The Medical Examiner glanced sharply at Lyman Knight before he lifted the cloth. Then his eyes shifted to the Inspector, questioning.
"Go ahead," Inspector Heinsheimer nodded. He stepped to the old man's side, took his arm. Through the cape it seemed like a wire, thin, hard. The housekeeper gripped the other arm, and between them, for a few steps, they seemed to carry the frail creature along.
Suddenly Lyman Knight wrenched himself free. He darted with a swift, swooping motion toward the table on which the golden hair, bones and blue cloth suit of Phyllis lay. He pulled the sheet off. His lips spread in a yellow and purple grin. "That's Phyllis," he cackled. "Isn't she pretty? Isn't she a lovely sight? He…he…. Isn't she pretty?" His shoulders heaved with merriment.
The housekeeper's head pivoted from one person to another. Her face was scarlet. "You'll have to excuse him," she begged. "You can see he's just a poor sick old man."
"Eh, what's that?" Lyman Knight swung around on his heel. "Who's an old man?" His cape had slipped from his shoulders, and years from his face and figure. He stood erect. There was a smirk on his countenance.

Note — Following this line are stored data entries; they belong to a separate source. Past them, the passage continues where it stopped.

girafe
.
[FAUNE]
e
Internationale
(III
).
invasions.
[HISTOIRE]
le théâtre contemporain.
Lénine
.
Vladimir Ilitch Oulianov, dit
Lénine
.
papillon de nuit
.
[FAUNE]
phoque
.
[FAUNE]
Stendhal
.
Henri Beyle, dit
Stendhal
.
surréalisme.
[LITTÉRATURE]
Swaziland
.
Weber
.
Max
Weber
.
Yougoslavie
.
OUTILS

"An old man, eh? I've outlived her, haven't I? She's dead. I'm alive. And she's dead. Dead!" Triumph vibrated in his voice and body. "Ah, but we must bury my pretty daughter. We must have a funeral. Funeral…. Now let me see." He tapped his yellow teeth with his forefinger. "On Monday…. Will that be satisfactory? At…let me see…eleven o clock. Will that be convenient to you, Agnes? We can have our lunch, as usual, then, at one. Services at the house. Interment at St. Marks. I must remember to notify the sexton to open the crypt. How shall we dress her? In a party dress? Or just a shroud? Or a nightgown, Agnes? She's asleep, isn't she? Just asleep." He chuckled. "A lady's nightdress with lace and ribbons…. So soft to touch…." The tip of his tongue licked his lips.

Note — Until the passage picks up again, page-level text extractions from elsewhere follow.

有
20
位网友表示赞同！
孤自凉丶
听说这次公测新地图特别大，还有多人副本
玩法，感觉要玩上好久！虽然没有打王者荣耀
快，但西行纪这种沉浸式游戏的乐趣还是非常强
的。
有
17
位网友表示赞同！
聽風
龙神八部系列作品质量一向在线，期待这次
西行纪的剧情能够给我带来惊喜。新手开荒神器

Through closed teeth Agnes muttered: "We'd better talk about that when we get home, Mister Knight. You've had enough excitement here."

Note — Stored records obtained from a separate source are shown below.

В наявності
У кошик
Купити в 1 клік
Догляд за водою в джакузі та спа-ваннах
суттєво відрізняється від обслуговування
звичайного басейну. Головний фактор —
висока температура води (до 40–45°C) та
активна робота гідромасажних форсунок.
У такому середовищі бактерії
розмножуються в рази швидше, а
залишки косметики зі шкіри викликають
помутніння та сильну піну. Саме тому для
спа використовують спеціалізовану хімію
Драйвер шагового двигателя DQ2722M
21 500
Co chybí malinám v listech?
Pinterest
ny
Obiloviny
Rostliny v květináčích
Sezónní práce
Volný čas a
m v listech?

"Very well. We'll talk about it at home. Very well. I trust my arrangements will be satisfactory to you, gentlemen." He waved his arm toward the body. "You may send her home."
Inspector Heinsheimer described the scene to Mary Carner as they drove together back to Police Headquarters. "Just as though he were ordering a package sent home from the store."
Goose-pimples rose on Mary's arm. "He's insane," she said.
"Harmless?"
"Phyllis though
t so. I don't. I don't believe that any unbalanced person is harmless. Lyman Knight knows the difference between right and wrong. You should hear him pontificate on the subject of conduct and morals…. But . . ." she shook her head, "he's capable of any villainy."
"But where," the Inspector asked, "would that old man have gotten a thirtyeight and how would he know how to handle it?"
"Perhaps he hired someone else to use one for him. Who knows what's locked up in that warped brain of his?…Want to know why he hates me? It's because I saw his toys."